PVC TECHNOLOGY
VINYL CHLORIDE MONOMER (VCM)
MONOMER PRODUCTION
VCM PRODUCTION
VCM PRODUCTION PROCESS
VCM is produced by Dow by cracking ethylene dichloride (EDC). EDC is produced by the chlorination of ethylene through one of two processes: direct chlorination or oxychlorination. The direct chlorination process reacts ethylene with chlorine, while oxychlorination reacts ethylene with dry hydrogen chloride and oxygen, to produce EDC, as shown in the process diagram.
VINYL CHLORIDE
- Molecular Weight 62.5
- Boiling point -13.9 degree C
- Flash Point (starting of vapour) -77.8 degree C
- Freezing Point -153.8 degree C
VCM, which is the intermediate raw material for PVC, has a boiling point of – 13.9°C and a flash point of – 78°C. Caution is required upon handling since it is a dangerous substance in gaseous form. The PVC industry in Europe handles VCM with utmost care at PVC manufacturing facilities and ensures a safe working environment.
Although VCM is a dangerous substance in terms of flammability and reactivity it can be distributed and handled safely provided that appropriate precautions are observed.
Distribution is already subject to regulations within most countries in Europe. In additional, international movement by road, rail, sea and inland waterway is subject to agreements that lay down specific requirements that must be observed by all parties involved. National regulations may contain additional requirements.

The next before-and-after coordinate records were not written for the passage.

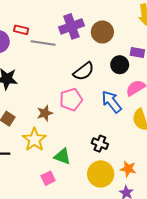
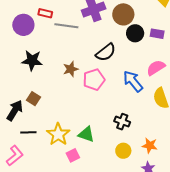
black circle: (120, 65) -> (135, 33), moved
brown star: (45, 113) -> (71, 69), moved
yellow star: (34, 140) -> (58, 134), moved
yellow circle: (101, 174) -> (123, 151), size x0.6

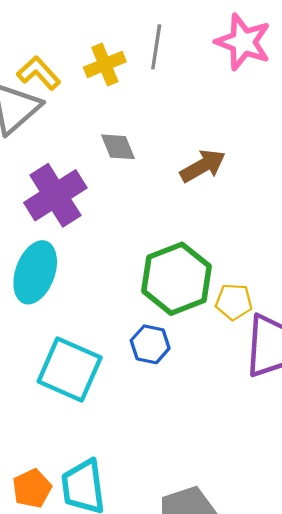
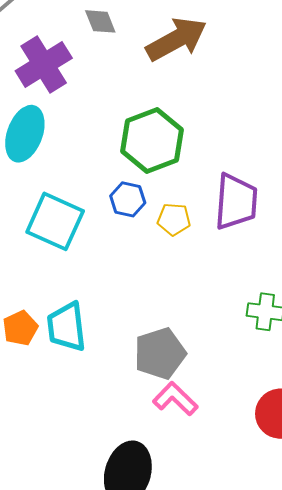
brown arrow: (203, 166) -> (176, 39), size x1.5
yellow pentagon: (234, 302) -> (174, 219), moved

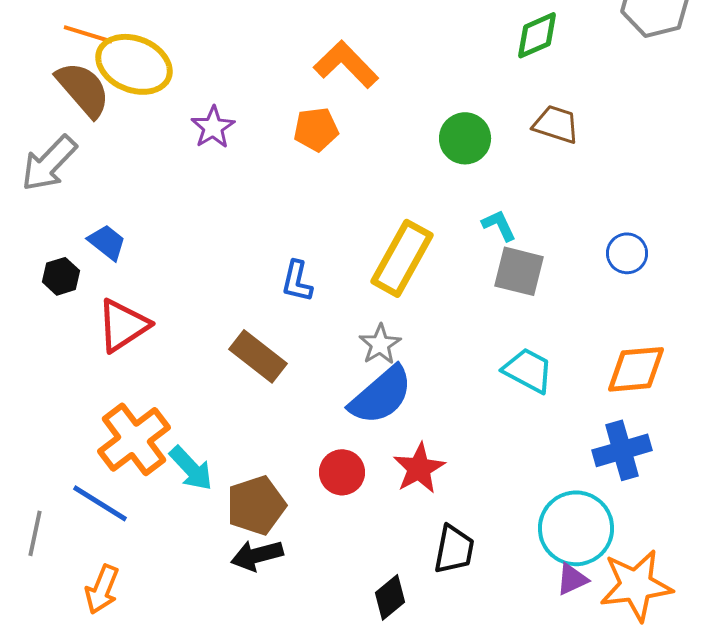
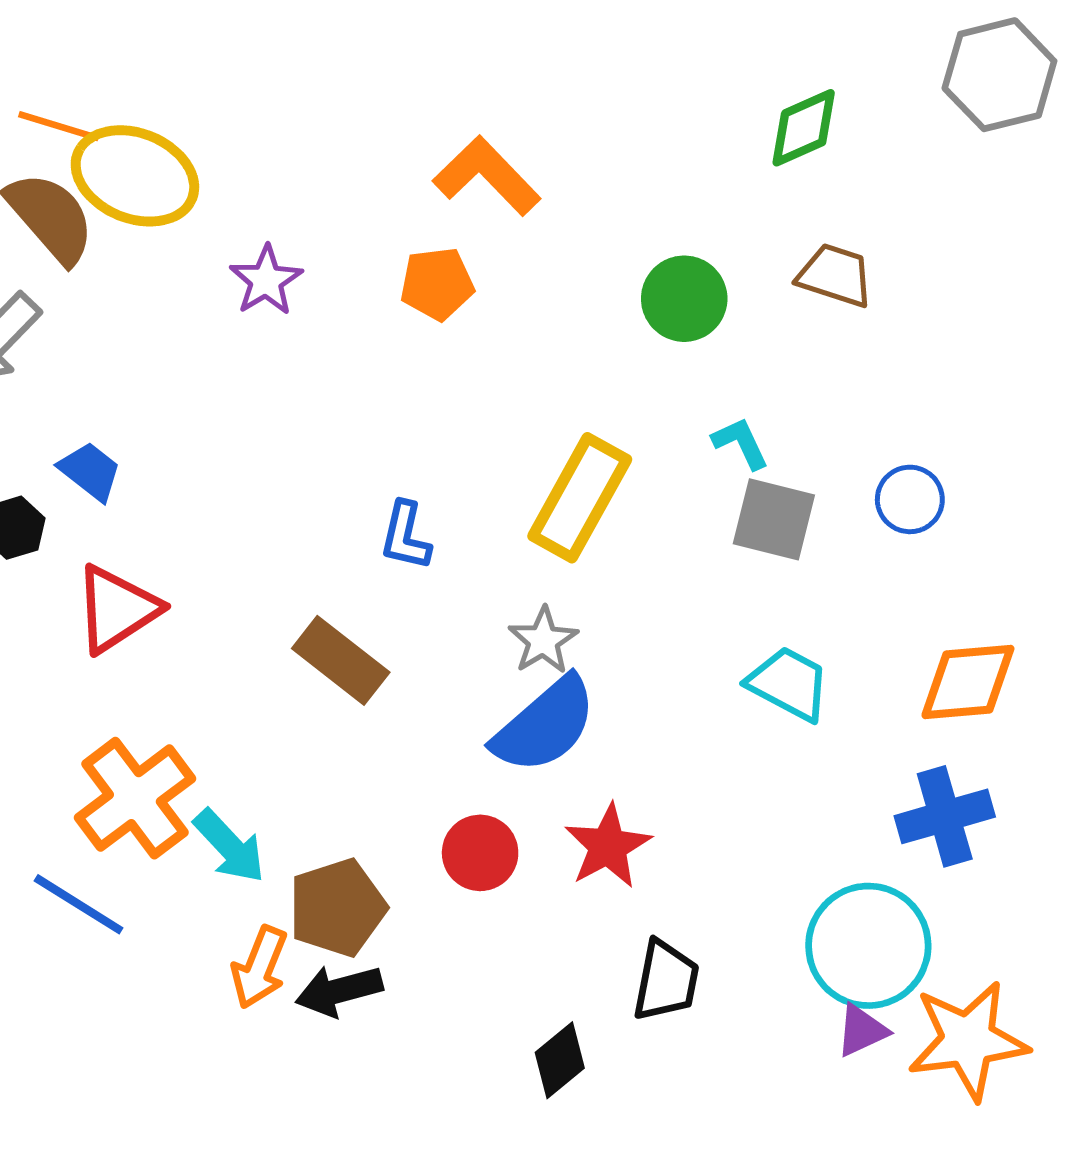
blue circle: (627, 253) -> (910, 499), moved
orange arrow: (102, 589) -> (259, 967), moved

As part of its commitment to the Responsible Care© programme of the European Chemical Industry Council (Cefic), the PVC industry has prepared additional guidelines. These cover all aspects of transport activity from loading to delivery point.
A copy of the full guidelines can be obtained from the ECVM secretariat. The PVC industry is also endeavoring to reduce as much as possible the (already low) exposure of local populations to VCM.
PVC POLYMERIZATION
SUSPENSION POLYMERIZATION TECHNIQUE
TEMP. 50-70 DEGREE C , PRESSURE 250 PSI, 8VC MONOMER join to gather in growing pvc molecules, it precipitates.
HIGH TEMP. –HIGH K VALUE, HIGH CRYSTALLINE, HIGH Tg.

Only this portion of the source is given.